ARTICLE 1. General Provisions [883.110 - 883.140]
( Article 1 added by Stats. 1984, Ch. 240, Sec. 2. )
As used in this chapter, “mineral right” means an interest in minerals, regardless of character, whether fugacious or nonfugacious, organic or inorganic, that is created by grant or reservation, regardless of form, whether a fee or lesser interest, mineral, royalty, or leasehold, absolute or fractional, corporeal or incorporeal, and includes express or implied appurtenant surface rights.
(Added by Stats. 1984, Ch. 240, Sec. 2.)
(a) This chapter does not apply to a mineral right reserved to the United States (whether in a patent, pursuant to federal law, or otherwise) or to an oil or gas lease, mining claim, or other mineral right of a person entitled pursuant thereto, to the extent provided in Section 880.240.
(b) This chapter does not apply to a mineral right of the state or a local public entity, or of any other person, to the extent provided in Section 880.240.
(Added by Stats. 1984, Ch. 240, Sec. 2.)
Nothing in this chapter limits or affects the common law governing abandonment of a mineral right or any other procedure provided by statute for clearing an abandoned mineral right from title to real property.
(Added by Stats. 1984, Ch. 240, Sec. 2.)
(a) As used in this section:
(1) “Lessee” includes an assignee or other successor in interest of the lessee.
(2) “Lessor” includes a successor in interest or heir or grantee of the lessor.
(b) If the term of a mineral right lease has expired or a mineral right lease has been abandoned by the lessee, the lessee shall, within 30 days after demand therefor by the lessor, execute, acknowledge, and deliver, or cause to be recorded, a deed
quitclaiming all interest in and to the mineral rights covered by the lease.

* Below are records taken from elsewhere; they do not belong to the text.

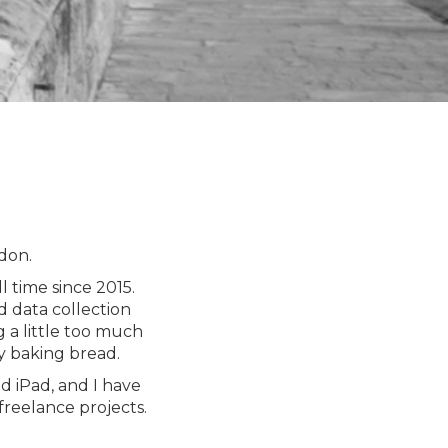
don.
 time since 2015.
d data collection
 a little too much
y baking bread.
d iPad, and I have
freelance projects.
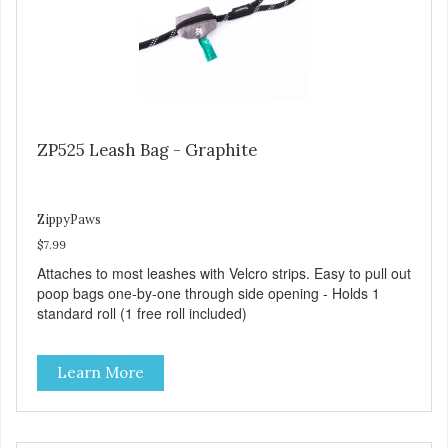
ZP525 Leash Bag - Graphite
ZippyPaws
$7.99
Attaches to most leashes with Velcro strips. Easy to pull out
poop bags one-by-one through side opening - Holds 1
standard roll (1 free roll included)
Learn More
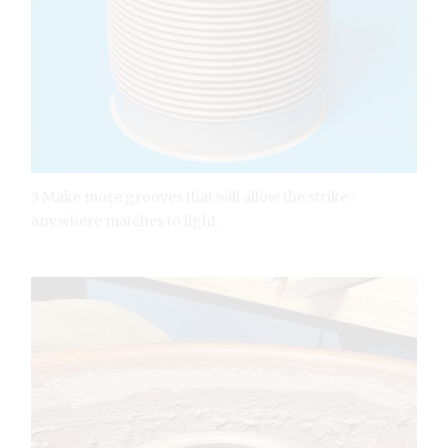
3 Make more grooves that will allow the strike-
anywhere matches to light.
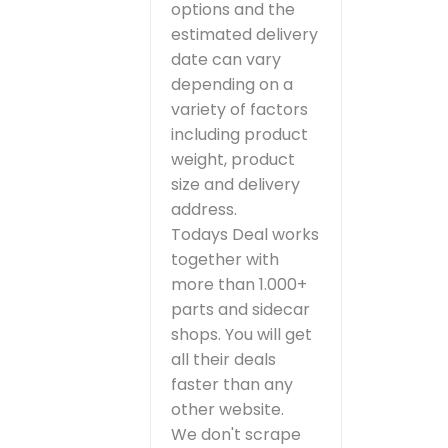
options and the
estimated delivery
date can vary
depending on a
variety of factors
including product
weight, product
size and delivery
address.
Todays Deal works
together with
more than 1.000+
parts and sidecar
shops. You will get
all their deals
faster than any
other website.
We don't scrape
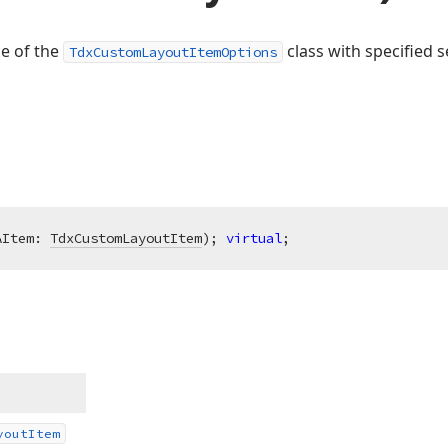
ce of the
class with specified s
TdxCustomLayoutItemOptions
AItem: 
TdxCustomLayoutItem
)
;
virtual
;
yout
Item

If the expiration or abandonment covers less than the entire interest of the lessee, the lessee shall execute, acknowledge, and deliver an appropriate instrument or notice of surrender or termination that covers the interest that has expired or been abandoned.
(c) If the lessee fails to comply with the requirements of this section, the lessee is liable for all damages sustained by the lessor as a result of the failure, including, but not limited to, court costs and reasonable attorney’s fees in an action to clear title to the lessor’s interest. The lessee shall also forfeit to the lessor the sum of one hundred fifty dollars ($150).
(d) Nothing in this section makes a quitclaim deed or other instrument or notice of surrender or termination, or a demand therefor, a condition precedent to an action to clear
title to the lessor’s interest.
(Added by Stats. 1984, Ch. 240, Sec. 2.)